AIPPI's influence around the world
AIPPI Reporter General Thierry Calame updated attendees on AIPPI’s role in providing comments and filing amicus briefs in yesterday’s Executive Committee meeting
He began by receiving approval of a vote to change the title of special committees to standing committees. He then underlined that AIPPI likes having the ability to add a “fifth strand” to the four annual Working Questions when necessary. This gives it flexibility to address issues that crop up after Working Questions are set. “We believe going forward we would like to do it the way we have done it with prior user rights,” he said.
AIPPI studied the grace period for patents at the Executive Committee meeting in 2013 in Helsinki. During the deliberations in the working committee meeting and the plenary session in Helsinki, it became clear that the partially related topic of prior user rights should equally be studied. Accordingly, the resolution adopted in Helsinki noted that AIPPI could valuably extend its work on the issue of prior user rights.
As a result, the Bureau decided to study prior user rights again with a view to adopting a Resolution on prior user rights in Toronto (see box).
“That said, we still see an important role for standing committees going forward – note I said standing, not special, because that is how they will be known going forward,” said Calame. “The standing committees are also ambassadors, for example they comment on behalf of AIPPI in public consultations.” Recent examples of this are commenting on EU copyright issues, FRAND in Europe and the role of IP in the development of climate change technology.
AIPPI has also been active in filing amicus briefs. It filed one in Alice v CLS Bank in collaboration with the US group. It has also been granted leave to file an amicus brief in the Sanofi-Aventis v Apotex patent case before the Supreme Court of Canada. In January, the Supreme Court granted Apotex leave to appeal a decision of the Federal Court of Appeal that overturned a Federal Court’s decision invalidating the patent that claims clopidogrel bisulphate, a drug that inhibits platelet aggregation sold under the brand name Plavix. This is expected to consider important issues with respect to the law of utility in Canada, including the degree to which utility should be disclosed or discussed in a patent.

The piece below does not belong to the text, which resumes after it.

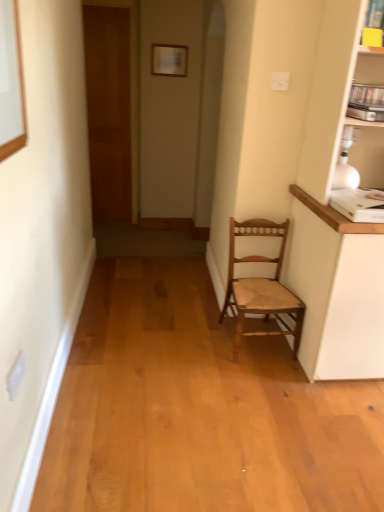 Find the location of a particular element. Image resolution: width=384 pixels, height=512 pixels. free spot above wooden door at left (from a real-world perspective) is located at coordinates (104, 1).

“AIPPI is not taking a stance in the matter, it is merely looking to provide an overview of law around the world,” noted Calame. He added that Canadian judges have been very open in looking at law in “like-minded countries”. An example of this was provided to attendees on Sunday at the Opening Ceremony when Justice Marshall Rothstein of the Supreme Court of Canada said he “never had any hesitation about seeking guidance about the experience of courts in foreign countries, particularly Commonwealth nations and the United States.”
Calame also reported that the establishment of the Amicus Brief Committee “is just about complete and it will be taking up its work shortly”. Setting up this committee had been discussed for some years, and was viewed as preferable to an ad-hoc group formed on a per-issue basis. This will give advantages including improved process control, improved uniformity, reduction of the risk of inconsistent positions, a clearly defined mandate and clearly defined leadership.
What’s in a name?
A proposal to change the name of this Congress to make it snappier is up for a vote. The US has proposed renaming the annual meeting World Congress instead of World Intellectual Property Congress. It was revealed at the ExCo yesterday this will be up for vote on Wednesday afternoon.
Some changes to the Bureau have been proposed as well, including adding a second vice-president, a second secretary general and reducing assistant secretary generals to two, down from three.
Prior user rights
On Sunday Congress delegates agreed a draft resolution on prior user rights. It states: “A prior user right should be recognized when a party has used an embodiment falling within the scope of a patent before the filing date or, if earlier, the applicable priority date of the patent.” The draft resolution, which will be voted on at the General Assembly on Wednesday, goes on to set out when a prior user right should lapse; what its territorial limit should be; and what limits should apply. It adds that a prior user right should be transferable, but should not be licensable, and that it should be available “in any field of technology and for any type of entity”.
Ralph Nack, Chair of the Special Committee on Patents, described the position on prior use as “heavily unharmonised at present” and said the resolution adopts a simple, robust solution: “The position adopted here is compatible with most legal regimes, including the US regime.”
He said that while a treaty on the issue is unlikely to be initiated soon, harmonization could come about through national reforms: “Things can change quickly.”